Jerry nodded. “Might as well get this over an’ done with.” Cam followed the young man out, escorted as he was by the bailiff himself. They re-entered the courtroom together, remaining standing while the judge, Yule Cousins, entered and sat down, rapping his gavel as a sign for the others to sit. Cam and Jerry remained standing.

The judge asked the jury foreman, “Have you reached a verdict?”

One man stood. “We have, your honor.”

“And how do you find?”

“In the case of the People of Missouri versus Jerald Samuel Dean, on one count of murder against the decedent, Marvin Roger Hume, we jury in the above-mentioned action do hereby find the defendant…not guilty of the charges as specified.

The courtroom was awash in a muttered hush, Judge Cousins rapping his gavel to silence the spectators.

The judge said, “The verdict is so recorded and these proceedings declared dismissed. The defendant is free to go, the jurors are released from their duties. Case dismissed.” The judge pounded the gavel and the courtroom broke out into a hundred different conversations.

Jerry turned and embraced Cam, slapping him on the back. “Thank you, counselor, thank you so much.”

Cam could feel the relief in the man’s embrace, and he shared it. It was a just verdict, fair, but there had been guarantee that this would have been the verdict. Even in front of Camden Teech, injustice was common in courts across the country.

But Cam, and justice, had both prevailed that day, and a senseless waste of life prevented. It was moments like that which gave Camden hope for his nation, his species. If people could remain openminded and openhearted, ready to put their prejudices aside, then the future of the United States seemed secure. And it would need that security, with talk of war growing louder all around them. Cam and his family would soon find themselves in a battle that no courthouse could contain.
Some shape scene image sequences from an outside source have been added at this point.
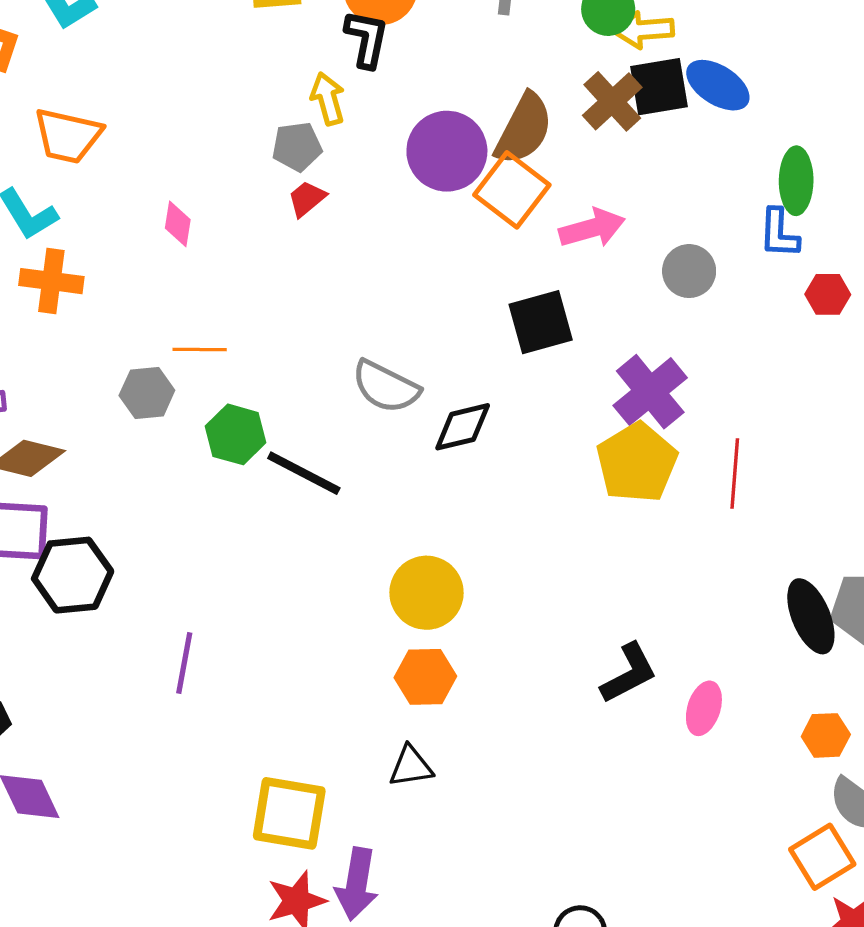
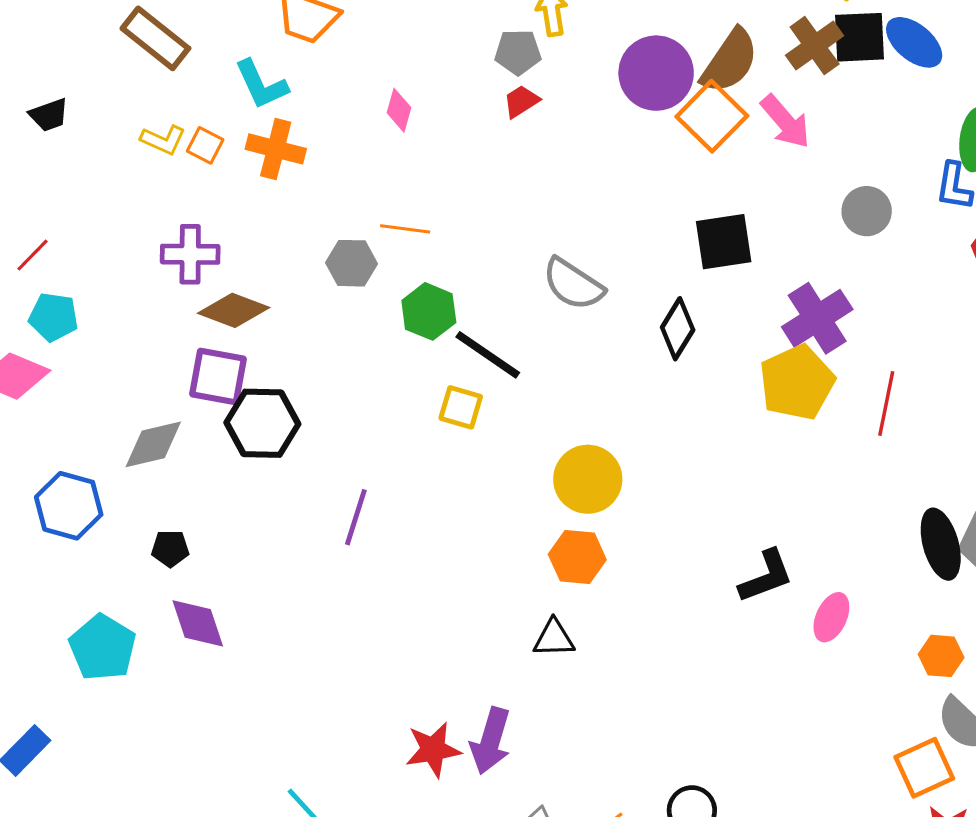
pink arrow: (592, 228) -> (785, 122), moved, turned 58
black diamond: (463, 427) -> (678, 329), moved, turned -52
yellow square: (289, 813) -> (461, 407), moved, size x0.6

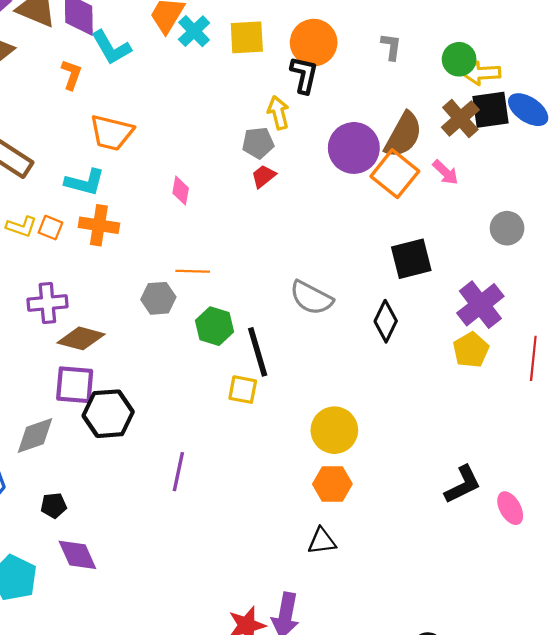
cyan L-shape: (261, 85) -> (85, 182), turned -45
pink arrow: (785, 122) -> (445, 172), size x0.7
black line: (488, 355) -> (258, 352), turned 45
yellow pentagon: (797, 382) -> (471, 350), size x0.7
pink ellipse: (831, 617) -> (510, 508), turned -48

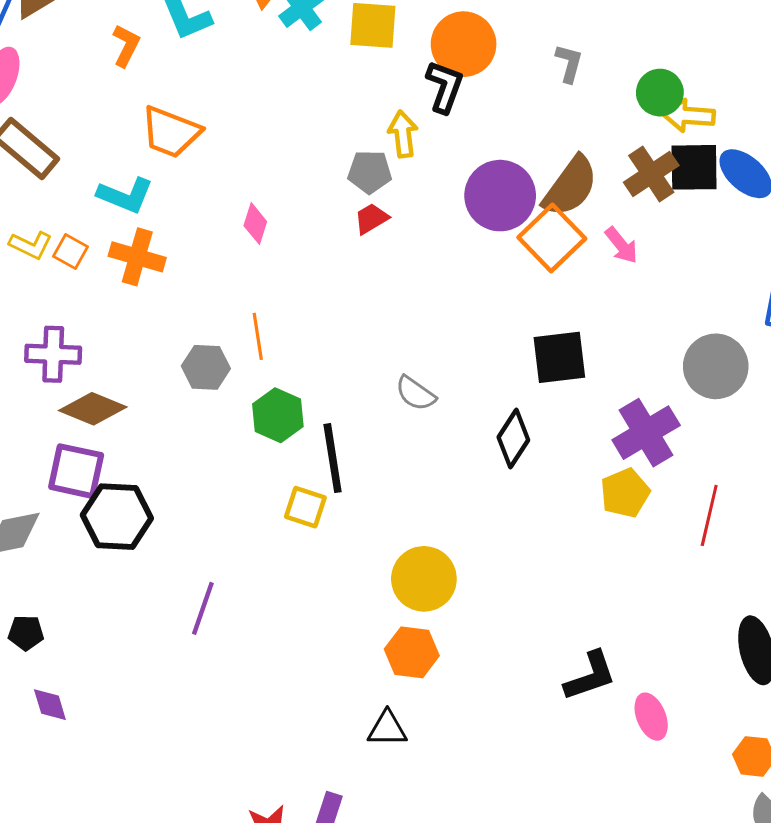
gray circle: (507, 228) -> (716, 366), moved, size x1.4
orange line: (193, 271) -> (258, 336), turned 72
gray semicircle: (311, 298) -> (416, 393), size x0.7
purple diamond: (77, 555) -> (50, 705), size x0.7

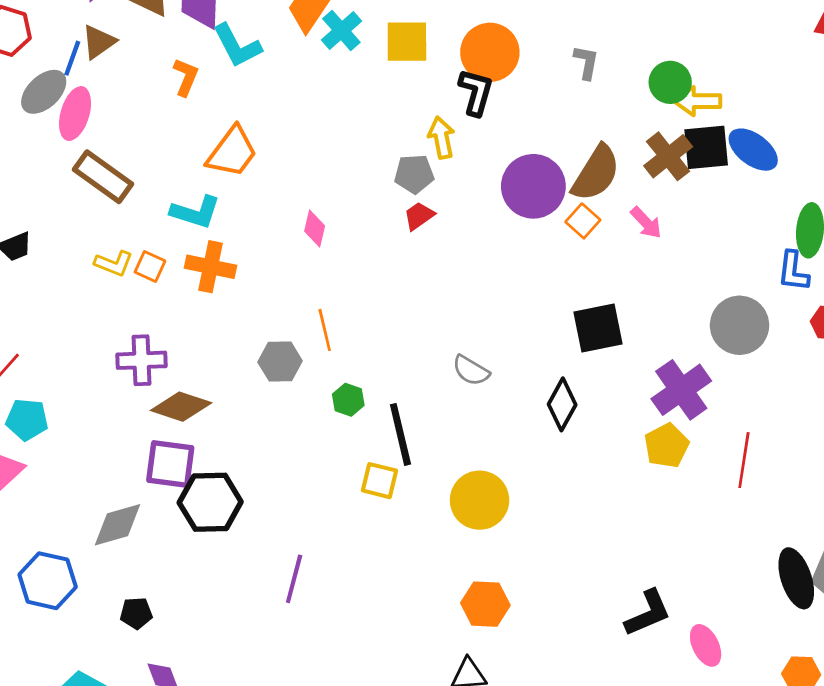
orange trapezoid: (171, 132) -> (232, 152), turned -70
orange square: (552, 238) -> (583, 221), size x0.6
green hexagon: (278, 415) -> (348, 400), size x0.7
yellow circle: (424, 579) -> (480, 500), moved

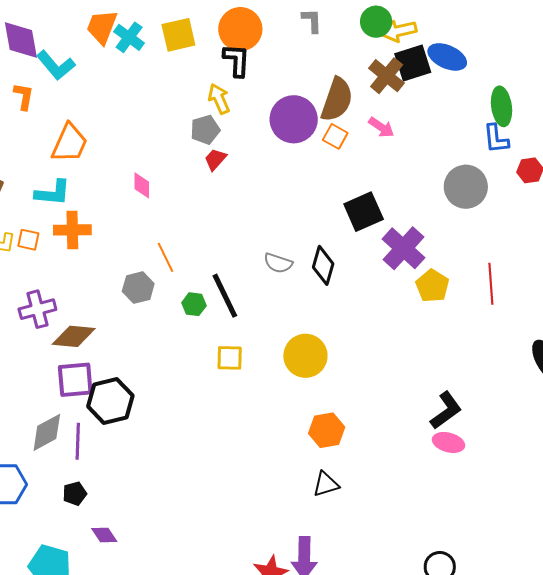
purple cross: (681, 390) -> (403, 248), moved
black diamond: (562, 404) -> (323, 265), moved
black line: (400, 434) -> (225, 296), moved
purple line: (294, 579) -> (78, 441), moved
pink ellipse: (706, 645) -> (449, 442), moved, turned -36

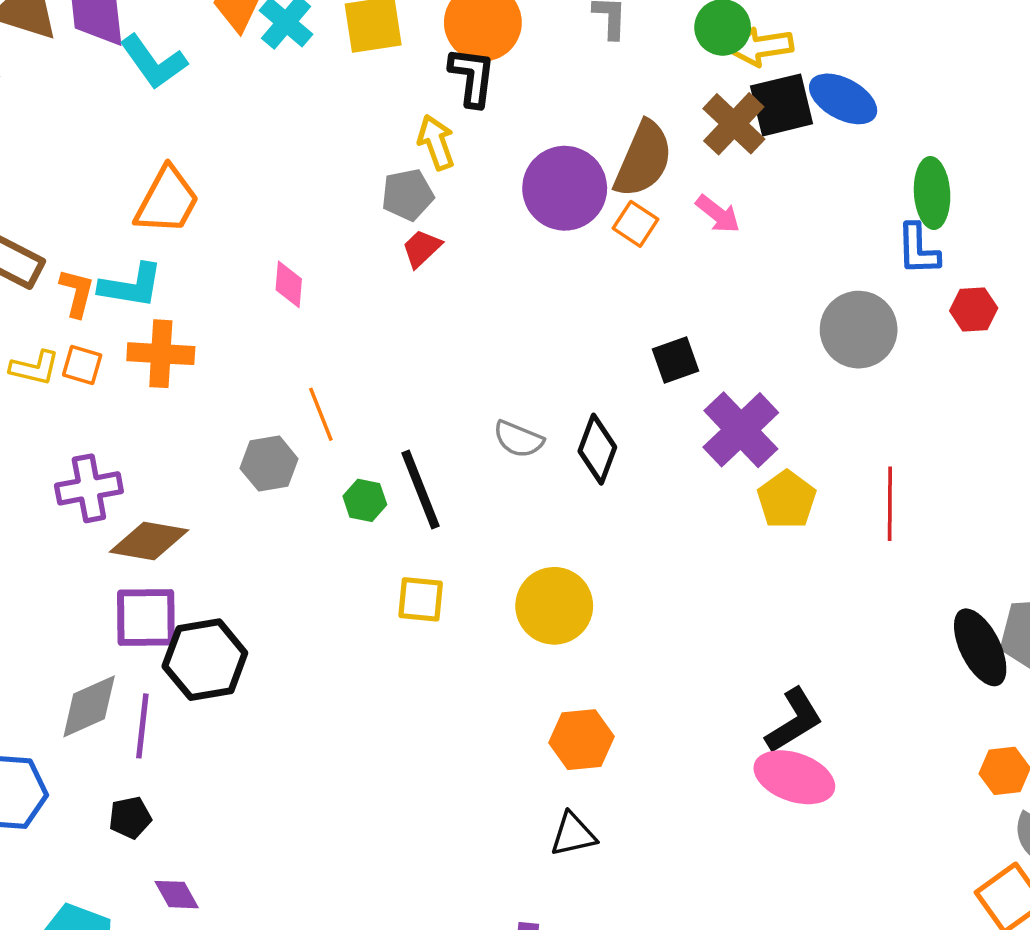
orange L-shape: (24, 96) -> (77, 293), moved
black square: (364, 212) -> (675, 360), size x0.7
pink ellipse: (449, 442) -> (794, 777), size x1.4

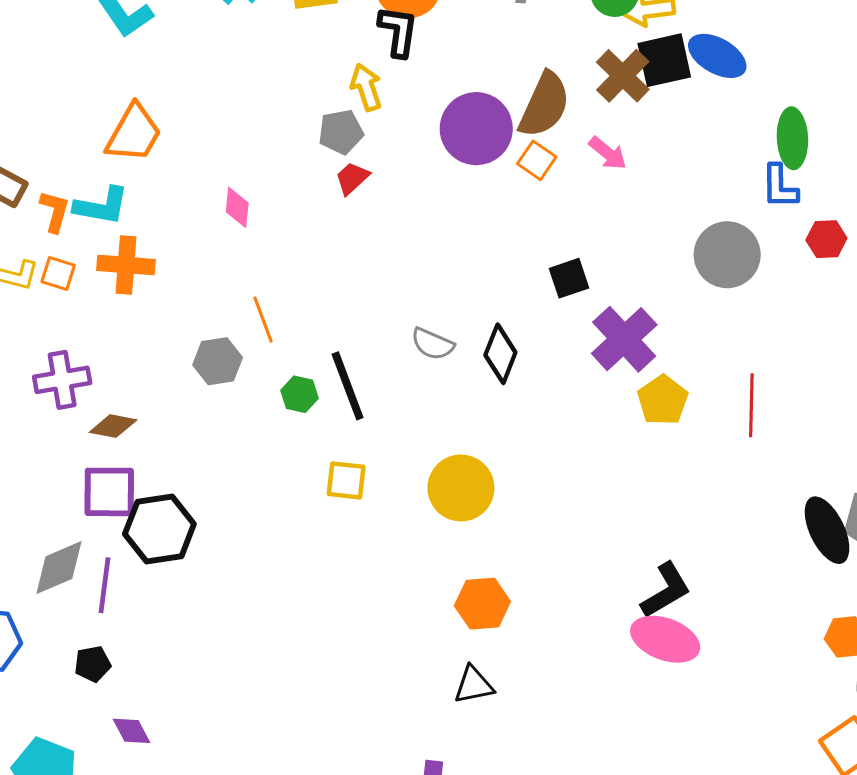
brown diamond: (149, 541) -> (113, 426), size x0.7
All of Cam’s cleverness would only come to so much when brother took arms against brother for the soul of the country.

But that was a fight for another day. Cam turned to escort Jerry out of the courtroom, and reliable Bart Rutherford approached with his paper tablet. “Any words for the people of Jefferson City, Mr. Dean?”
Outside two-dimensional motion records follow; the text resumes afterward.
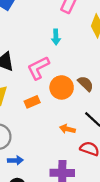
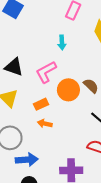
orange arrow: (67, 129) -> (45, 124), moved
blue arrow: (15, 160) -> (27, 160), size x1.5

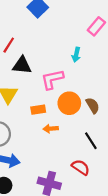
black triangle: (14, 67) -> (22, 65), turned -30
orange arrow: (45, 124) -> (51, 129), moved, turned -32

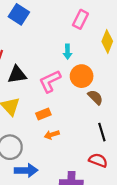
orange circle: (69, 103) -> (82, 76), moved
orange arrow: (51, 129) -> (52, 135), moved
black line: (91, 141) -> (102, 132), turned 30

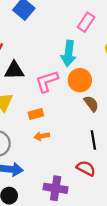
cyan arrow: (67, 52) -> (69, 53), size x1.6

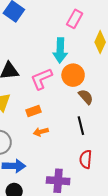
black line: (93, 140) -> (81, 126), moved
red semicircle: (86, 168) -> (86, 159), turned -108

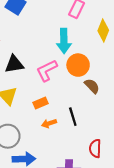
black line: (81, 126) -> (73, 117), moved

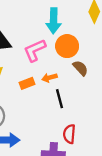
orange arrow: (49, 123) -> (49, 78), moved
red semicircle: (95, 148) -> (69, 134), moved

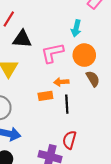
cyan arrow: (54, 21) -> (76, 28), size x0.7
orange rectangle: (27, 83) -> (45, 96), moved

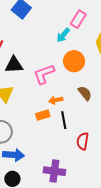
cyan arrow: (76, 28) -> (63, 35), moved, turned 35
orange circle: (84, 55) -> (74, 61), moved
red semicircle: (69, 140) -> (83, 141), moved

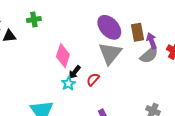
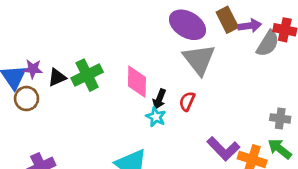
green cross: (34, 19) -> (87, 75), moved, size x1.5
purple arrow: (152, 41) -> (250, 26), turned 119
gray semicircle: (149, 55) -> (268, 44), moved

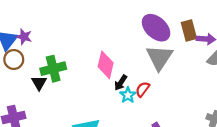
green cross: (87, 75) -> (53, 69), moved
black triangle: (57, 77) -> (39, 83), moved, turned -49
cyan star: (156, 117) -> (128, 95), moved

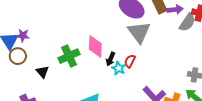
green cross: (53, 69) -> (69, 56), moved

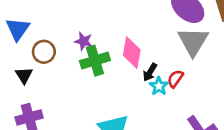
purple star: (23, 35) -> (84, 41), moved
brown circle: (18, 56) -> (44, 52), moved
black triangle: (42, 72) -> (24, 75), moved

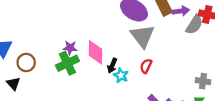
purple star: (84, 41) -> (70, 48), moved
red semicircle: (175, 79) -> (146, 66), moved

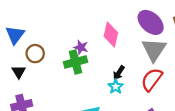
pink diamond: (96, 52) -> (111, 34), moved
red semicircle: (146, 66) -> (152, 80), size x1.6
cyan star: (121, 75) -> (116, 87), moved

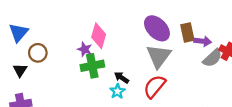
pink diamond: (111, 34) -> (99, 36), moved
green cross: (75, 62) -> (92, 66), moved
black arrow: (119, 73) -> (122, 78), turned 88

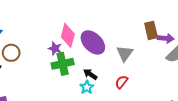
purple ellipse: (157, 28) -> (93, 42), moved
gray triangle: (159, 56) -> (125, 53), size x0.7
red semicircle: (155, 86) -> (121, 82), size x0.6

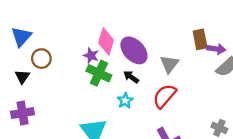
green cross: (63, 64) -> (99, 73), turned 35
black arrow: (90, 74) -> (131, 77), moved
red semicircle: (121, 82) -> (164, 96), size x1.6

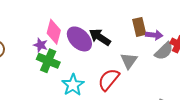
gray triangle: (169, 64) -> (129, 61), moved
black arrow: (131, 77) -> (100, 37), moved, size x1.5
cyan star: (125, 101) -> (73, 85), size x1.5

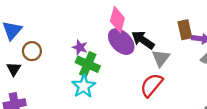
pink diamond: (54, 32) -> (117, 20), moved
gray triangle: (129, 61) -> (161, 58), moved
cyan star: (73, 85) -> (84, 86), moved

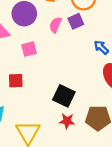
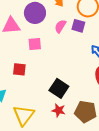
purple square: (76, 21) -> (78, 26), turned 32

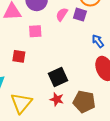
black square: (59, 88) -> (58, 77), turned 30

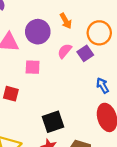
purple square: (80, 15) -> (85, 53), turned 32

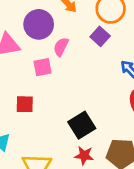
pink semicircle: (65, 51) -> (61, 47), moved

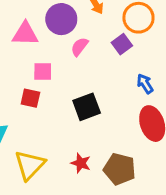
pink square: (42, 67) -> (43, 71), moved
black square: (82, 125) -> (87, 107), moved

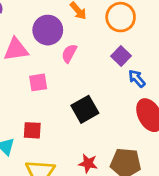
purple square: (122, 44) -> (121, 56), moved
red square: (30, 98) -> (32, 130), moved

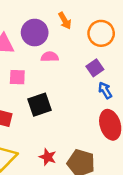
pink semicircle: (69, 53) -> (50, 57), turned 49
black square: (85, 109) -> (39, 105), moved

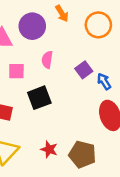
pink semicircle: (50, 57) -> (47, 60), moved, turned -77
purple square: (95, 68) -> (84, 70), moved

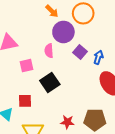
purple circle: (32, 26) -> (63, 32), moved
blue arrow: (104, 81) -> (98, 57), turned 64

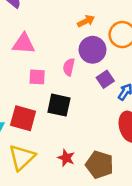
orange arrow: (52, 11) -> (86, 21), turned -88
black square: (50, 83) -> (59, 105), turned 30
red square: (25, 101) -> (23, 118), size x1.5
“I’m just grateful to live in such a lawful place as this,” Jerry said, “in the greatest country in the world, these United States of America.”
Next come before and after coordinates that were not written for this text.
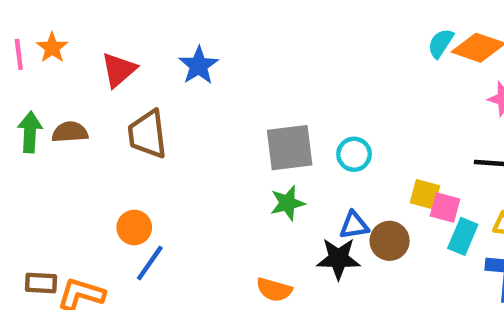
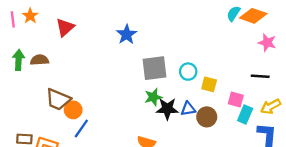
blue star: (199, 65) -> (127, 34), moved
brown trapezoid: (148, 134) -> (58, 99), moved, turned -60
yellow square: (425, 194) -> (209, 84), moved
black star: (338, 259) -> (167, 109), moved

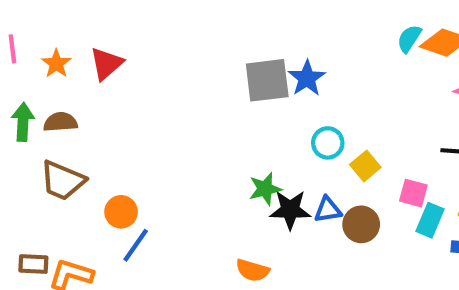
orange star: (30, 16) -> (56, 64), moved
blue star: (127, 34) -> (307, 78), moved
gray square: (154, 68) -> (267, 80), moved
yellow square: (209, 84) -> (365, 166), turned 35
brown trapezoid: (58, 99) -> (63, 181), moved

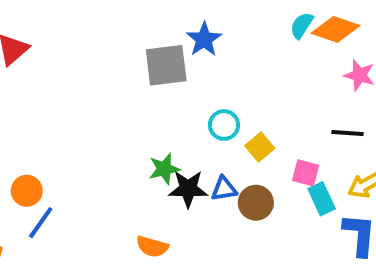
blue star: (307, 78) -> (204, 39), moved
cyan rectangle: (430, 220) -> (322, 199), turned -48

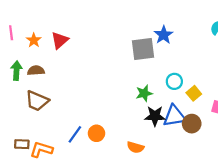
green star: (164, 169) -> (144, 93), moved
blue triangle: (224, 189) -> (174, 116), size x1.6
orange circle: (27, 191) -> (96, 133), moved

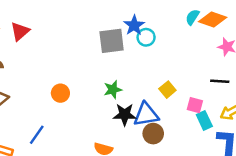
cyan circle: (174, 81) -> (146, 37), moved
brown circle: (192, 124) -> (153, 134), moved
orange circle: (96, 133) -> (60, 93), moved

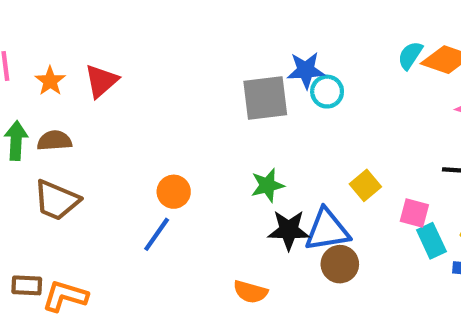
blue star: (134, 25) -> (306, 70), turned 30
blue line: (37, 135) -> (157, 234), moved

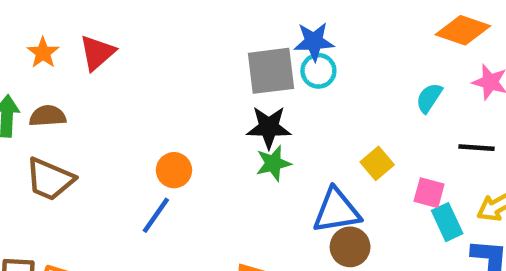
cyan semicircle: (410, 55) -> (429, 98), moved
cyan circle: (327, 92) -> (318, 71), moved
black star: (289, 230) -> (269, 127), moved

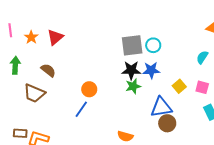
blue star: (314, 41) -> (151, 70), moved
brown semicircle: (48, 116) -> (48, 70), moved, turned 42
pink square: (429, 193) -> (202, 87), moved

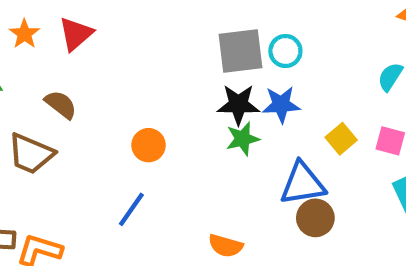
blue line: (81, 109) -> (131, 209), moved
Bart asked Cam, “And you, counselor? It’s another win in your sterling record.”

“My only concern is my client’s rights,” Cam said. “You can assure your readers that a good and decent man has been returned to their community. And if, in the future, any of your readers find themselves accused, whether they think it’s fair or not, they should come to me, or any of the fine attorneys we have here in Jefferson City, Missouri. You’ll get a fair trial here, if I have anything to say about it.”

“Jerry?”

Cam, Jerry, and Bart turned to see Victoria Hume standing there, head low and hands folded in front of her. “Jerry, I…I just wanted to…to apologize, and tell you how truly sorry I am. I didn’t know my brother would behave the way he did, or that would had happened would have happened, or I would never have…and I didn’t mean to… Anyway, I’m sorry, Jerry, that’s all, I’m…I’m just really, really sorry.”

Victoria turned and ran out of the courtroom, the sound of sobs surrounding her. And she was not the only woman who was suddenly focused on him. Young women in the spectator’s section were eyeing him, some actually winking at them, discarding the formalities of the court.

Cam asked him, “Think you’ll be able to forgive Miss Hume?”

Jerry shrugged. “That’s what the Lord says to do. But in the meantime, I think I’ll stay single a mite while longer.”

Cam smiled and clapped his hand on Jerry’s shoulder. “When you finally do, maybe my wife could officiate. A lot of men would balk.”

Jerry nodded. “Not me, I’d be grateful.”